Nylons aren’t my friends. I’ve already explained this to you, a couple years ago, when I had some difficulties with a pair at a function at the Space Needle. Last week, I revisited the problem, with a new pregnant twist.
Dan took me to the opera last week, for a Wednesday night showing of Verdi’s Il Trovatore. We bought the tickets long before I learned I was pregnant, and I had a last minute panic about what to wear, since many of my clothes are getting a bit snug in the belly region. But I pulled out a semi-formal dress with a very forgiving empire waist, and made it work. However, the dress was swathed in black nylon, making black nylons and unavoidable accessory.

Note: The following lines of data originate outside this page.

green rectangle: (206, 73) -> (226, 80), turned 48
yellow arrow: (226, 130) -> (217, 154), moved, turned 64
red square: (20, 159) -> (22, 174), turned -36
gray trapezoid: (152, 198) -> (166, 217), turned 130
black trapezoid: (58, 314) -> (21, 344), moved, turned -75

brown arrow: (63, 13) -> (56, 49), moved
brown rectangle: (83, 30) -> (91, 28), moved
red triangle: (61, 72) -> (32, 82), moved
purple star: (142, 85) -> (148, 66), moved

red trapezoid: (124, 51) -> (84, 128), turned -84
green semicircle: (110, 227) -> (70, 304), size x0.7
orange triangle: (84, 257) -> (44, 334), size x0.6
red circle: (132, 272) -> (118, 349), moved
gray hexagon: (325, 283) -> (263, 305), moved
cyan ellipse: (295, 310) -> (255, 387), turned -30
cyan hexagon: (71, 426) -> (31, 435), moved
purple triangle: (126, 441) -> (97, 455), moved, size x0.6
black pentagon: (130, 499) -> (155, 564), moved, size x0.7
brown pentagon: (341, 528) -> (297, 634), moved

Having not considered this problem until it was too late to find new, pregnancy friendly nylons, I dove back into my old stash of nylons, hoping I could find something that would fit.

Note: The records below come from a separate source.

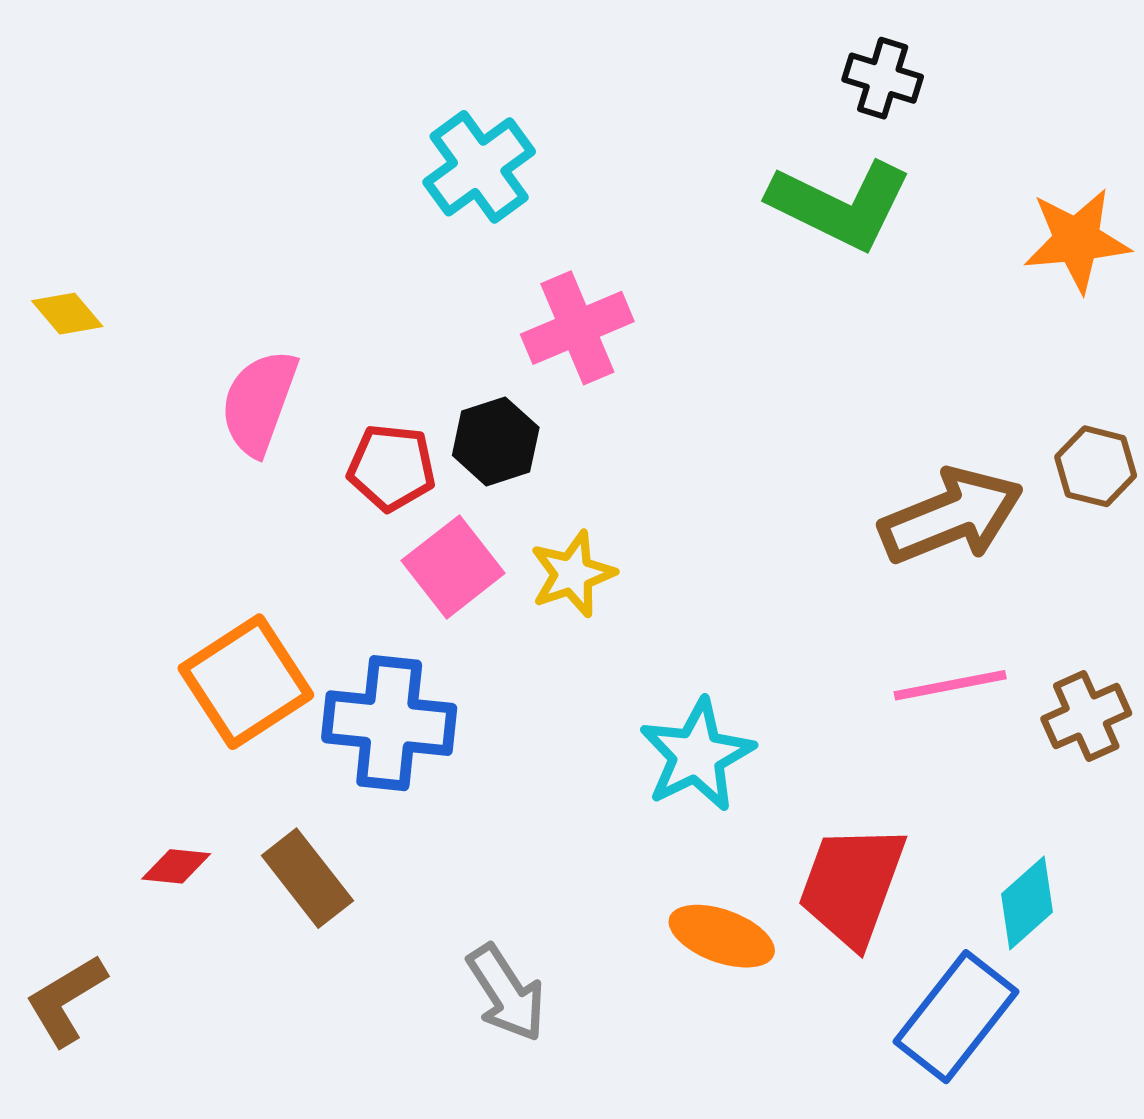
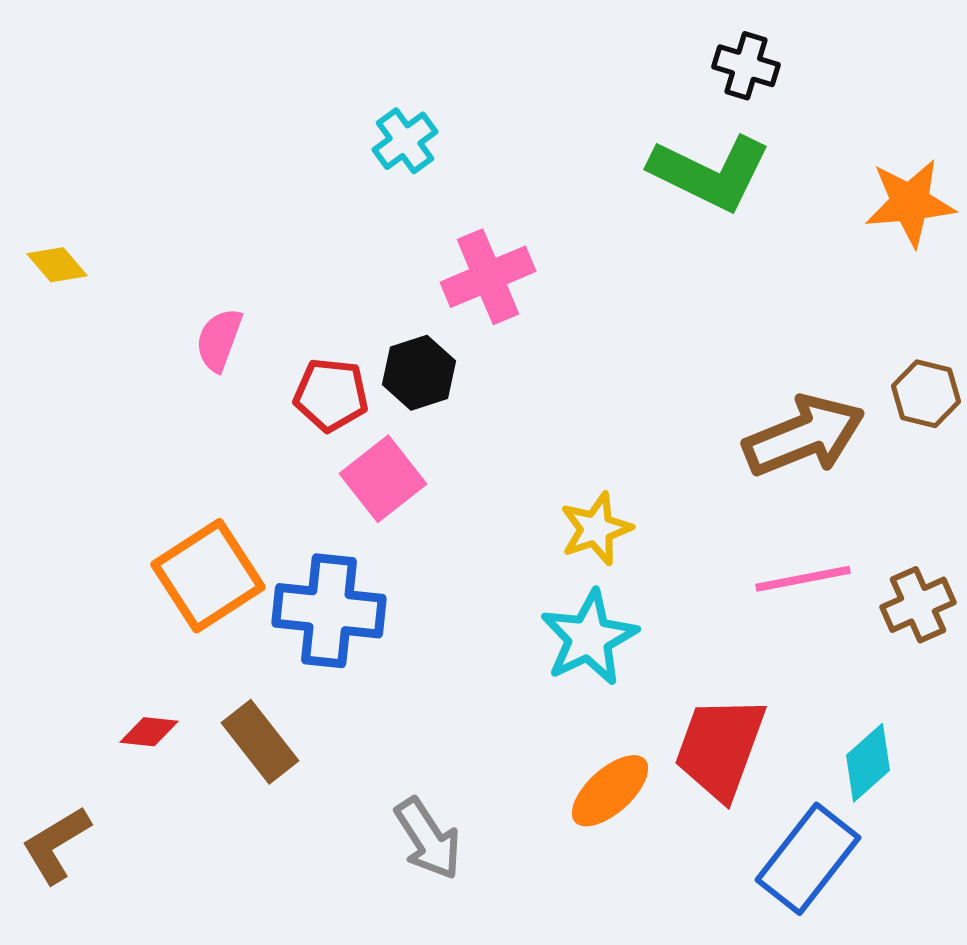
cyan cross: (479, 167) -> (405, 141), size x0.7
pink semicircle: (259, 402) -> (219, 340), size x0.7
yellow star: (573, 574) -> (596, 529), moved
orange ellipse: (722, 936) -> (610, 791), turned -62

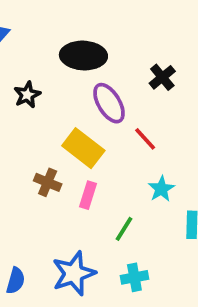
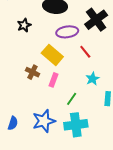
black cross: (162, 77) -> (96, 20), size x1.6
purple ellipse: (109, 103) -> (67, 32), turned -70
cyan cross: (134, 277) -> (76, 125), size x1.6

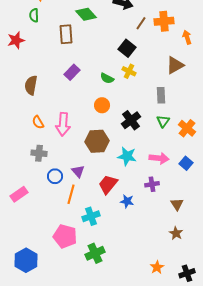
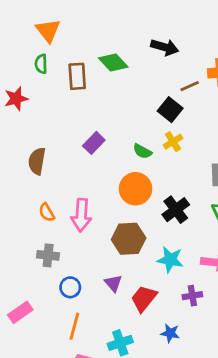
brown line: (141, 23) -> (190, 86), moved, turned 32
brown rectangle: (66, 34) -> (77, 76), moved
yellow cross: (129, 71) -> (173, 142), turned 32
orange circle: (102, 105) -> (135, 189), size x1.5
purple triangle: (78, 171) -> (113, 283), moved
purple cross: (152, 184) -> (192, 296), moved
orange line: (71, 194) -> (74, 326), moved
blue star: (127, 201) -> (170, 333), moved

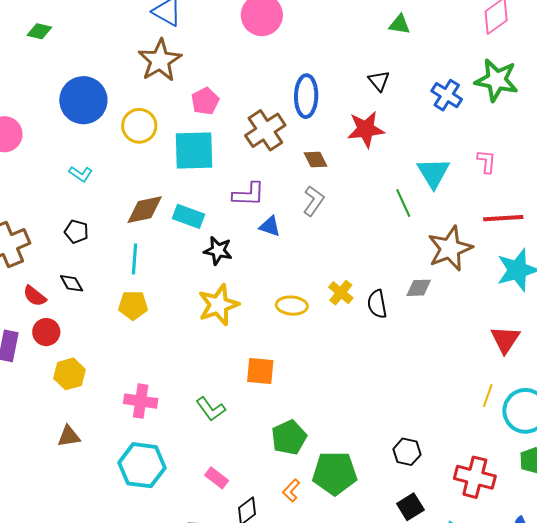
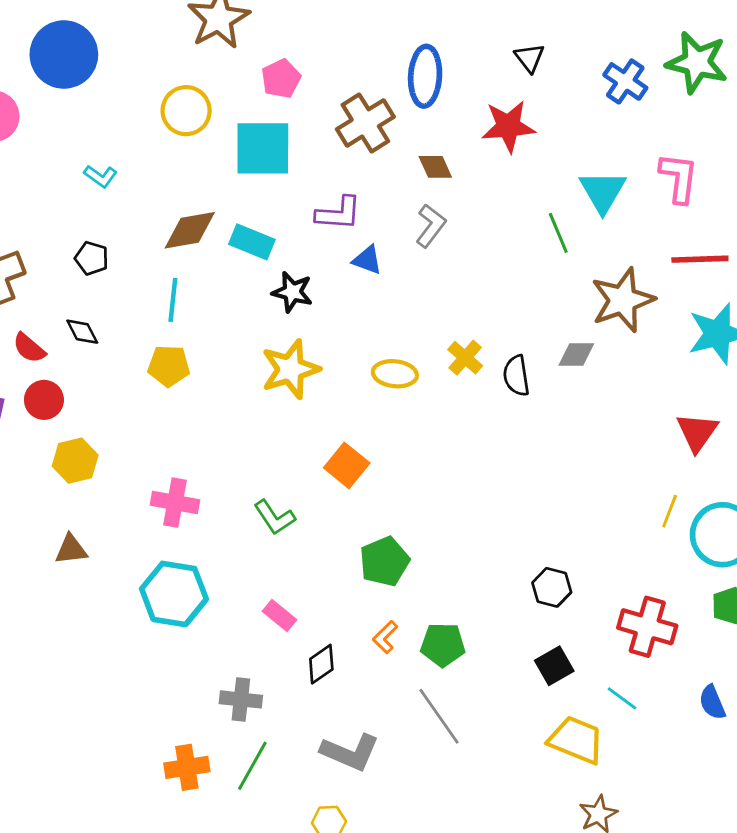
blue circle: (83, 100) -> (64, 54), moved
pink L-shape: (487, 161) -> (679, 178), size x1.5
orange square: (260, 371) -> (347, 465), turned 32
green pentagon: (335, 473) -> (443, 645), moved, size x0.7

I found a pair with a lot of elasticity, not as saggy as the Space Needle ones (I wasn’t about to repeat the problem from that night). But they were a struggle to fit over aforementioned prego belly. Thankfully, they seemed tight enough to stay up.
All fitted and ready to go, I drove to meet Dan at work, proud of myself for finding a dress and nylons that fit. Of course, I didn’t bother to stuff a spare pair of nylons into my purse because, as usual, I was overly confident that all would work out well in the nylon department.

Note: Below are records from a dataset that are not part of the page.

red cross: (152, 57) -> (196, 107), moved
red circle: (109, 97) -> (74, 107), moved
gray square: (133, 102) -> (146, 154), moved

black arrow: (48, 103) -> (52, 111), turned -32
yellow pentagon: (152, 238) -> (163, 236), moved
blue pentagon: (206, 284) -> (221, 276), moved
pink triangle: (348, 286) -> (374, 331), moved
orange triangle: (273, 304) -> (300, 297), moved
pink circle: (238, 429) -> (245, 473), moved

When we got to the opera, I made a trip to the ladies room to freshen up before the show and looked down to see railroad tracks zipping quickly down the front of my leg, shooting slightly below my hemline. Cursing the vile stockings, I dove into the nearest stall to assess the situation.
Starting from the overly stretched prego belly region, the run had quickly descended all the way down my thigh and was making quick progress to my feet.
Without an extra pair, I was stuck with two options: put up with railroad tracks or go nylon free. Thinking about all the super dressed up people at the opera, I decided that nylons with runs might attract a little attention. So, once again, I found myself bare legged and attending a dressy event.
I stuffed the nylons in the bathroom garbage and exited to find Dan waiting outside for me. My scowl probably told him the whole story, and he obviously hadn’t forgotten the Space Needle experience, since he cracked up when I told him about the problem.
It seems that I’m forever doomed to struggle with nylons. At least I hope I’ve learned my lesson about bringing along an extra pair. But, then again, I don’t hold out a lot of hope for remembering this for future occasions. My overconfidence has a way of getting me every time!